PROVIDED INFORMATION: Begin

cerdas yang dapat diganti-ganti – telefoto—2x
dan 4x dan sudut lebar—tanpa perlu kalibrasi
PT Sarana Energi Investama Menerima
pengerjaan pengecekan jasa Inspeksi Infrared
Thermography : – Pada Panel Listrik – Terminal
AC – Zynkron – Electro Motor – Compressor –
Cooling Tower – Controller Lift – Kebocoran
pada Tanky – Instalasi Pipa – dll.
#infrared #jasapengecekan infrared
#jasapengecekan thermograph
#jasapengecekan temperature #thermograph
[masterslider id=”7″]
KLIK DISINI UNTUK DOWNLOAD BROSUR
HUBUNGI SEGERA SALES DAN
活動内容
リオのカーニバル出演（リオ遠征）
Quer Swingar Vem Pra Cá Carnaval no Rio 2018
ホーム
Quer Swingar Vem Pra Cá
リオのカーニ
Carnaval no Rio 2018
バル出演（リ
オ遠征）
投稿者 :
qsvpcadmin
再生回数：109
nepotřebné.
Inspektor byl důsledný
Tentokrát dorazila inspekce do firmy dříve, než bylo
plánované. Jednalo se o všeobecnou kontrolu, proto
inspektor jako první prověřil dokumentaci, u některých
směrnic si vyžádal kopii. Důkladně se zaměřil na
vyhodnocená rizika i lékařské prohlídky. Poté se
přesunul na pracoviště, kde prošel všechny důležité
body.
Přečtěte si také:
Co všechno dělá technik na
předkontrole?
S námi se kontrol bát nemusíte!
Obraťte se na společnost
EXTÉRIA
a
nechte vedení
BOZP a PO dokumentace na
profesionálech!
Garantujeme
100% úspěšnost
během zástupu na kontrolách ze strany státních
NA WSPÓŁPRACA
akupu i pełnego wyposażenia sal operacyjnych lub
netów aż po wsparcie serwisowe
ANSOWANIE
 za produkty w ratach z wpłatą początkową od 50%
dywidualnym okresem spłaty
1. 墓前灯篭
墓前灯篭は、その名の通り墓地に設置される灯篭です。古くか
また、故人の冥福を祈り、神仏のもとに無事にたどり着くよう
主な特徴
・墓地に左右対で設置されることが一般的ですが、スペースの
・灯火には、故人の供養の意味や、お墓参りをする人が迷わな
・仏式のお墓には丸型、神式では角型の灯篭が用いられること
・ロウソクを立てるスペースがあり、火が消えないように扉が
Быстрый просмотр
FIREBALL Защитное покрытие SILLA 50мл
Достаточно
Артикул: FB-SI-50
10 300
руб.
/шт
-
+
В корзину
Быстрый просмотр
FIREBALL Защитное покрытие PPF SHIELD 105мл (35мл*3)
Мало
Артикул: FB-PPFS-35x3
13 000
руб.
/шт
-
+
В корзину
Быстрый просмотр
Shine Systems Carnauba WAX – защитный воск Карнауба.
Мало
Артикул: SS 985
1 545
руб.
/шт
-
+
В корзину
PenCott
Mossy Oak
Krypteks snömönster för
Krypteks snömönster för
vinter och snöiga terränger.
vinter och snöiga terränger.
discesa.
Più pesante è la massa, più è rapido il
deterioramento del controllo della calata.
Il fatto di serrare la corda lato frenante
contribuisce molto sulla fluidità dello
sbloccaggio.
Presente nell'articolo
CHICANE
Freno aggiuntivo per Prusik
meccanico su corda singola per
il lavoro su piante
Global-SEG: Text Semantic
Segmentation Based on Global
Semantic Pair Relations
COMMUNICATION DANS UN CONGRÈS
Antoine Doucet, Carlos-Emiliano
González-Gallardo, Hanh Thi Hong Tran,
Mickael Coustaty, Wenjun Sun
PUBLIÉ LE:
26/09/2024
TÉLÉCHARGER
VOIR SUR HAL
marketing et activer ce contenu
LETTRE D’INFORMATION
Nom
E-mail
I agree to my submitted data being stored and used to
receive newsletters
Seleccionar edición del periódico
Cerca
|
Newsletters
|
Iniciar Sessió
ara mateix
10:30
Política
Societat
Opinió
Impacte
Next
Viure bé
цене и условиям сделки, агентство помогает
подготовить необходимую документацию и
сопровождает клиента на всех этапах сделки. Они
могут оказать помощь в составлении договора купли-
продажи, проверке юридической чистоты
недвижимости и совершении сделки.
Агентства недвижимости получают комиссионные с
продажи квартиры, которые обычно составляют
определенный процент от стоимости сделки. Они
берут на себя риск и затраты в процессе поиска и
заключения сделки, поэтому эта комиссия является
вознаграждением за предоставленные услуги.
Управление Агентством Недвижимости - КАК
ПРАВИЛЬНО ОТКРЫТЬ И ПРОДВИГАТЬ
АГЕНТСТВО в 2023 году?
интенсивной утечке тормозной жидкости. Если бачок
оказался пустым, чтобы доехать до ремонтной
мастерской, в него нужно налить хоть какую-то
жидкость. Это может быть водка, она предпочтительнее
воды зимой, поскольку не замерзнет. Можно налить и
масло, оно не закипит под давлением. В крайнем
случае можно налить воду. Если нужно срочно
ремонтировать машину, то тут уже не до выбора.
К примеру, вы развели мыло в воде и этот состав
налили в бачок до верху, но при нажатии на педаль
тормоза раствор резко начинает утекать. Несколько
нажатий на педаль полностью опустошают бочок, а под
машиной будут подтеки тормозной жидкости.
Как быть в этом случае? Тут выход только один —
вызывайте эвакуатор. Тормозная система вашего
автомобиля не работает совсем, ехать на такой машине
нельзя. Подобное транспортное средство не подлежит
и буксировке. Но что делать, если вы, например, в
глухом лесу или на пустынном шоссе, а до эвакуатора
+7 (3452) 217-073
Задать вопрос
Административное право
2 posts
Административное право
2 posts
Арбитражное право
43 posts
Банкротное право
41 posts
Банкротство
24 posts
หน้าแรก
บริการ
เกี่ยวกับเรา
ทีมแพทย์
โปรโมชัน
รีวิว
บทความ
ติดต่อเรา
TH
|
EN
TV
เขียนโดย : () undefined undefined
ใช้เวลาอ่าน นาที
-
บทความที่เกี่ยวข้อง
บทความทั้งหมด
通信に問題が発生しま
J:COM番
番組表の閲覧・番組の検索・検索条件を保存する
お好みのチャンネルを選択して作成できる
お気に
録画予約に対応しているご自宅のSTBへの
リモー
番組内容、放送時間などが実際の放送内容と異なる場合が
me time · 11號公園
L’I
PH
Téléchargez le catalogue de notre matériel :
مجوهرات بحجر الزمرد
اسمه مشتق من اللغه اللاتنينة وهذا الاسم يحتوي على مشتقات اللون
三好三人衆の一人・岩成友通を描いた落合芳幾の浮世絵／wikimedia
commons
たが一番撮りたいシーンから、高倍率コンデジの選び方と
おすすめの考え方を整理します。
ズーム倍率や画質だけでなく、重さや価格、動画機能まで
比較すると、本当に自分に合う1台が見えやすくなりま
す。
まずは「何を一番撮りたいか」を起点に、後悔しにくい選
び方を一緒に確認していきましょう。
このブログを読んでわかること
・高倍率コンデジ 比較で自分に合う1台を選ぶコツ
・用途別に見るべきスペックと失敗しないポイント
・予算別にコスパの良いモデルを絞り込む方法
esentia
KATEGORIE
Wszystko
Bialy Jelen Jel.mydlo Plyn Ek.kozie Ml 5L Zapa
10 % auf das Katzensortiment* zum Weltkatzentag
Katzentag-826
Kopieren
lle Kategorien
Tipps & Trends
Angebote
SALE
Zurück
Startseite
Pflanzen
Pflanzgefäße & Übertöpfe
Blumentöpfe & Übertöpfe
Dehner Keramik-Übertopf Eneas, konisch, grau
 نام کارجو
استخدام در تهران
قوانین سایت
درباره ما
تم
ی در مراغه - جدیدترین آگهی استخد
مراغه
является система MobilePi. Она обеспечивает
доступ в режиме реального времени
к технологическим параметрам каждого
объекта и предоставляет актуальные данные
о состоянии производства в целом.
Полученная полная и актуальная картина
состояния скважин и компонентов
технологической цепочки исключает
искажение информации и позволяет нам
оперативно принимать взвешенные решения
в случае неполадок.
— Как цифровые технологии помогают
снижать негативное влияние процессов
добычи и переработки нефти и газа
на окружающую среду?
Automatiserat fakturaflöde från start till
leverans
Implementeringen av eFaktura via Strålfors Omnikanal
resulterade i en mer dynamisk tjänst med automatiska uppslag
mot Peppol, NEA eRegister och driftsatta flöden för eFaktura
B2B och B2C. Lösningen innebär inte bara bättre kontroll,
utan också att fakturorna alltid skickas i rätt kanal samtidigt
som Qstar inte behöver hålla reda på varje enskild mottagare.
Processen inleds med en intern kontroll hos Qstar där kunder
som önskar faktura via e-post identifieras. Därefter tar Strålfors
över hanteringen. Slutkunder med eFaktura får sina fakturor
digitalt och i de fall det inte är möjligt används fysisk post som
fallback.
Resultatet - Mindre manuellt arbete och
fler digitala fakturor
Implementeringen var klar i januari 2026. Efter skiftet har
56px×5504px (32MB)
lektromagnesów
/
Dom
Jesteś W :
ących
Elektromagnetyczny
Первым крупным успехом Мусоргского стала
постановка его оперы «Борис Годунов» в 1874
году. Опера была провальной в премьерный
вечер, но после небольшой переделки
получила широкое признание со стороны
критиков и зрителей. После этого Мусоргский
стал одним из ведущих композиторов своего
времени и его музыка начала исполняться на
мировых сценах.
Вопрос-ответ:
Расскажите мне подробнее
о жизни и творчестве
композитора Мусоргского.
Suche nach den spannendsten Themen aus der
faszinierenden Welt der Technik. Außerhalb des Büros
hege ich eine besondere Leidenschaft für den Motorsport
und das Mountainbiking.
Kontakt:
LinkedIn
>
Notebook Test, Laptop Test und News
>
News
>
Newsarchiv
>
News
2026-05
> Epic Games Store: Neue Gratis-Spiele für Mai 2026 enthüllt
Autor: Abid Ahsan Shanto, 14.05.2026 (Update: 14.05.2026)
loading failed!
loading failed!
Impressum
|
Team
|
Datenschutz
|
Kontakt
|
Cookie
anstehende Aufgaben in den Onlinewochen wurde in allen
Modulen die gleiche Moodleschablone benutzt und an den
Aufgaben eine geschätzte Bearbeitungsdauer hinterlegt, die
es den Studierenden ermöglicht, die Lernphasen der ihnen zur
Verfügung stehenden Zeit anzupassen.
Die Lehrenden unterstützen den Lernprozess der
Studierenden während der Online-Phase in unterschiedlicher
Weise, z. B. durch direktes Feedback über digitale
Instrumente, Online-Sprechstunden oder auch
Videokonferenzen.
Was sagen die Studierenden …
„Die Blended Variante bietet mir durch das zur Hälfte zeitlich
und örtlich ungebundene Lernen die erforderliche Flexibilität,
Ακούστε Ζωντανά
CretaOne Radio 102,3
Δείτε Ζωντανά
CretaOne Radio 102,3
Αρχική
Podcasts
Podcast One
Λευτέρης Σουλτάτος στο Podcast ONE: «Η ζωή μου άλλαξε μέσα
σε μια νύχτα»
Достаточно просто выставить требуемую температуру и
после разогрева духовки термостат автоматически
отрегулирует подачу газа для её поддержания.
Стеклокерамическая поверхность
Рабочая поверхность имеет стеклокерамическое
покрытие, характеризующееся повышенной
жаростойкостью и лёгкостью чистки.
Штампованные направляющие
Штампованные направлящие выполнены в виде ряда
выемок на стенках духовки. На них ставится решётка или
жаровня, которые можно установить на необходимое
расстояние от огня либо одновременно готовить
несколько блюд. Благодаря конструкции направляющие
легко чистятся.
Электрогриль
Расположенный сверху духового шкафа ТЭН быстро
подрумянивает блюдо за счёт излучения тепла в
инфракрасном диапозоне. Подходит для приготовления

PROVIDED INFORMATION: End

● **WHAT YOU ARE ASKED TO DO**: Go through the listing above and return every line where the word "posts" occurs.

● **YOUR RESPONSE**:
2 posts
2 posts
43 posts
41 posts
24 posts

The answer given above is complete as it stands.